[arch-dev-public] [signoff] curl 7.22.0-2

Dave Reisner d at falconindy.com
Wed Sep 28 08:52:16 EDT 2011


On Wed, Sep 28, 2011 at 02:27:47PM +0200, Thomas Bächler wrote:
> Am 27.09.2011 23:30, schrieb Jan de Groot:
> >> I dropped a new curl in testing a few days ago with only one real
> >> change. It now builds and uses its own cacert bundle which is dropped in
> >> /etc/ssl/certs/ca-bundle.crt. This is similar to the ca-certificates
> >> bundle, but taken directly from Mozilla and processed with an in tree
> >> perl script.
> >>
> >> With this, the ca-certificates dep is of course removed. I don't expect
> >> any regressions, but please dig up your curl/https powered apps and make
> >> sure they still work.
> > 
> > What's the purpose of this? The whole reasoning behind ca-certificates
> > is to have a central certificate store. Remember that the
> > ca-certificates package as maintained by debian originates from NSS, so
> > basically these contain the same certificates.
> > 
> > IMHO this is a big -1 from my side.
> 
> Agreed, without further explanation this seems like complete nonsense.
> 

Well, you're both probably right and this should be fixed in
ca-certificates. As it currently stands with curl using ca-bundle.crt
versus wget using ca-certificate.crt....

$ wget --spider https://signin.ebay.com
Spider mode enabled. Check if remote file exists.
--2011-09-28 08:36:03--  https://signin.ebay.com/
Resolving signin.ebay.com... 66.211.181.96, 66.135.202.140, 66.135.205.10
Connecting to signin.ebay.com|66.211.181.96|:443... connected.
ERROR: cannot verify signin.ebay.com's certificate, issued by
`/C=US/O=VeriSign, Inc./OU=VeriSign Trust Network/OU=Terms of use at
https://www.verisign.com/rpa (c)06/CN=VeriSign Class 3 Extended
Validation SSL CA':
  Unable to locally verify the issuer's authority.  To connect to
  signin.ebay.com insecurely, use `--no-check-certificate'.

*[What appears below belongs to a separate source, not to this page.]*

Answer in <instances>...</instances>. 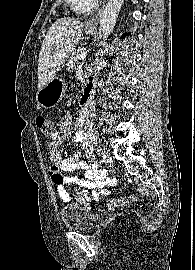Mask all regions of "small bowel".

$ curl -I https://signin.ebay.com
HTTP/1.1 200 OK
Server: Apache-Coyote/1.1
ETag: W/"354-1117144930000"
Last-Modified: Thu, 26 May 2005 22:02:10 GMT
Content-Type: text/html
Content-Length: 354

So we're missing the VeriSign Class 3 cert which seems extremely odd.
As per Verisign[1], all class 3 root certs are in valid and should
remain in root certificate bundles.

I'd love to do a comparison and find out what else is missing from the
debian sourced bundle, but there's no comments in the ca-certificates
file which makes that job a bit more difficult.